DATASET ENTRIES:
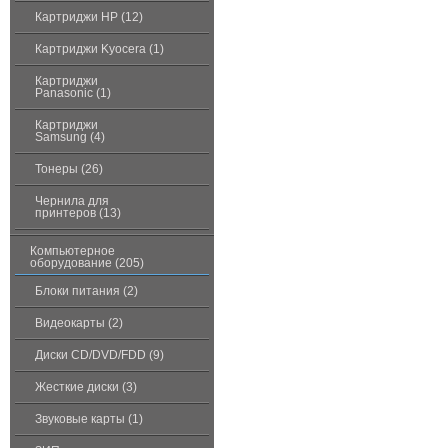
Картриджи HP (12)
Картриджи Kyocera (1)
Картриджи
Panasonic (1)
Картриджи
Samsung (4)
Тонеры (26)
Чернила для
принтеров (13)
Компьютерное
оборудование (205)
Блоки питания (2)
Видеокарты (2)
Диски CD/DVD/FDD (9)
Жесткие диски (3)
Звуковые карты (1)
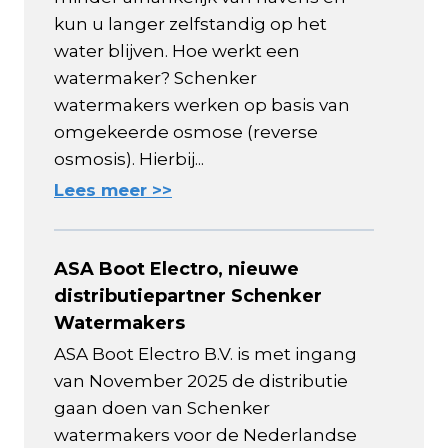
kun u langer zelfstandig op het
water blijven. Hoe werkt een
watermaker? Schenker
watermakers werken op basis van
omgekeerde osmose (reverse
osmosis). Hierbij...
Lees meer >>
ASA Boot Electro, nieuwe
distributiepartner Schenker
Watermakers
ASA Boot Electro B.V. is met ingang
van November 2025 de distributie
gaan doen van Schenker
watermakers voor de Nederlandse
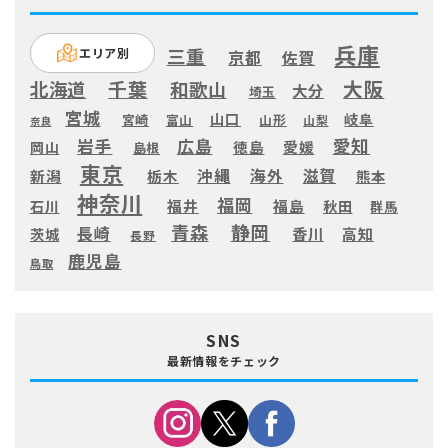
兵庫
三重
エリア別
京都
佐賀
大阪
千葉
北海道
和歌山
大分
埼玉
宮城
山口
岐阜
宮崎
富山
山形
山梨
奈良
愛知
広島
岩手
徳島
愛媛
岡山
島根
東京
滋賀
沖縄
海外
新潟
栃木
熊本
神奈川
福岡
福井
福島
秋田
石川
群馬
静岡
青森
長崎
高知
香川
茨城
長野
鹿児島
鳥取
SNS
最新情報をチェック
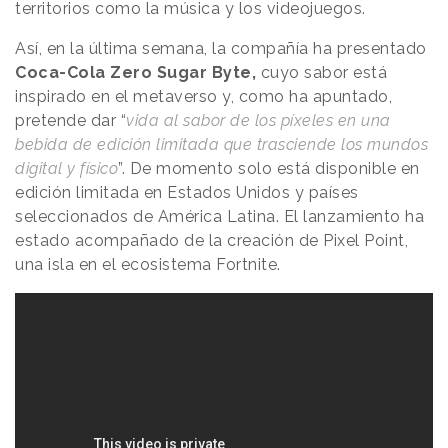
territorios como la música y los videojuegos.
Así, en la última semana, la compañía ha presentado
Coca-Cola Zero Sugar Byte,
cuyo sabor está
inspirado en el metaverso y, como ha apuntado,
pretende dar “
vida al sabor de los píxeles en una
bebida de edición limitada que trasciende los mundos
digital y físico
”. De momento solo está disponible en
edición limitada en Estados Unidos y países
seleccionados de América Latina. El lanzamiento ha
estado acompañado de la creación de Pixel Point,
una isla en el ecosistema Fortnite.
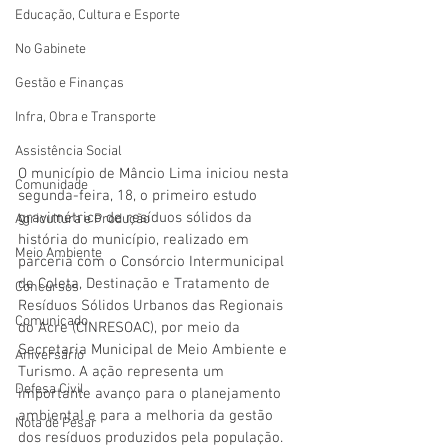
Educação, Cultura e Esporte
No Gabinete
Gestão e Finanças
Infra, Obra e Transporte
Assistência Social
O município de Mâncio Lima iniciou nesta 
Comunidade
segunda-feira, 18, o primeiro estudo 
gravimétrico de resíduos sólidos da 
Agricultura e Produção
história do município, realizado em 
Meio Ambiente
parceria com o Consórcio Intermunicipal 
de Coleta, Destinação e Tratamento de 
Concursos
Resíduos Sólidos Urbanos das Regionais 
Comunicado
do Acre (CINRESOAC), por meio da 
Secretaria Municipal de Meio Ambiente e 
Aniversário
Turismo. A ação representa um 
Defesa Civil
importante avanço para o planejamento 
ambiental e para a melhoria da gestão 
Nota de Pesar
dos resíduos produzidos pela população.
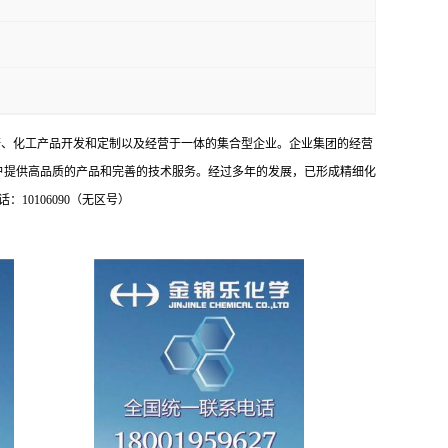
研、化工产品开发和定制以及经营于一体的集合型企业。企业集团的经营
户提供高品质的产品和完善的技术服务。经过多年的发展，已形成精细化
0106090（无区号）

PROBLEM DESCRIPTION: From the first line of the records through the line with "watermakers werken op basis van", reproduce each line exactly and leave the pictures out.

YOUR RESPONSE:
Картриджи HP (12)
Картриджи Kyocera (1)
Картриджи
Panasonic (1)
Картриджи
Samsung (4)
Тонеры (26)
Чернила для
принтеров (13)
Компьютерное
оборудование (205)
Блоки питания (2)
Видеокарты (2)
Диски CD/DVD/FDD (9)
Жесткие диски (3)
Звуковые карты (1)
kun u langer zelfstandig op het
water blijven. Hoe werkt een
watermaker? Schenker
watermakers werken op basis van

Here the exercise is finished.